Abstract

Quantitative reconstructions of past vegetation cover commonly require pollen productivity estimates (PPEs). PPEs are calibrated in extensive and rather cumbersome surface-sample studies, and are so far only available for selected regions. Moreover, it may be questioned whether present-day pollen-landcover relationships are valid for palaeo-situations. We here introduce the ROPES approach that simultaneously derives PPEs and mean plant abundances from single pollen records. ROPES requires pollen counts and pollen accumulation rates (PARs, grains cm-2 year-1). Pollen counts are used to reconstruct plant abundances following the REVEALS approach. The principle of ROPES is that changes in plant abundance are linearly represented in observed PAR values. For example, if the PAR of pine doubles, so should the REVEALS reconstructed abundance of pine. Consequently, if a REVEALS reconstruction is ‘correct’ (i.e. ‘correct’ PPEs are used) the ratio ‘PAR over REVEALS’ is constant for each taxon along all samples of a record. With incorrect PPEs, the ratio will instead vary. ROPES starts from random (likely incorrect) PPEs, but then adjusts them using an optimization algorithm with the aim to minimize variation in the ‘PAR over REVEALS’ ratio across the record. ROPES thus simultaneously calculates mean plant abundances and PPEs.

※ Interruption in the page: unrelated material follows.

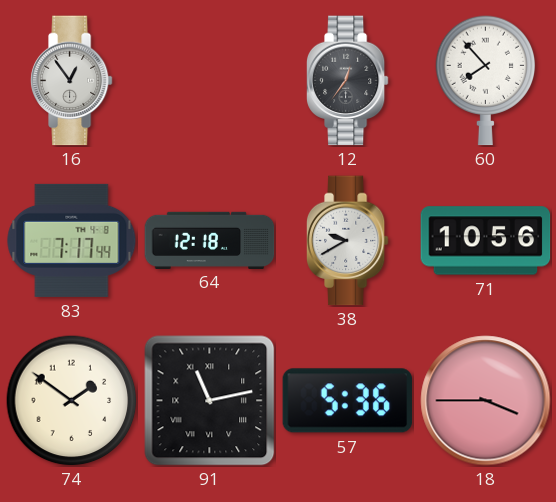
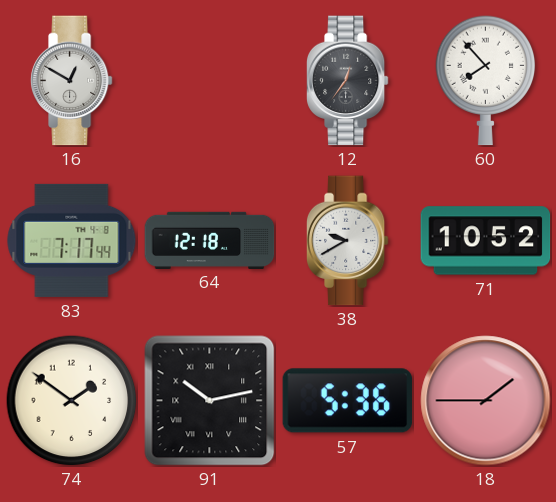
16: 12:54 -> 12:50
71: 10:56 -> 10:52
91: 11:13 -> 10:13
18: 3:45 -> 1:45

We illustrate the approach with test applications on nine synthetic pollen records. The results show that good performance of ROPES requires data sets with high underlying variation, many samples and low noise in the PAR data. ROPES can deliver first landcover reconstructions in regions for which PPEs are not yet available. The PPEs provided by ROPES may then allow for further REVEALS-based reconstructions. Similarly, ROPES can provide insight in pollen productivity during distinct periods of the past such as the Lateglacial. We see a potential to study spatial and temporal variation in pollen productivity for example in relation to site parameters, climate and land use. It may even be possible to detect expansion of non-pollen producing areas in a landscape. Overall, ROPES will help produce more accurate landcover reconstructions and expand reconstructions into new study regions and non-analogue situations of the past. ROPES will be available within the R package DISQOVER.

Highlights

  • ObjectivesThe field of pollen analysis was established 100 years ago, following the presentation of first pollen diagrams by Swedish geologist Lennart von Post (von Post, 1918)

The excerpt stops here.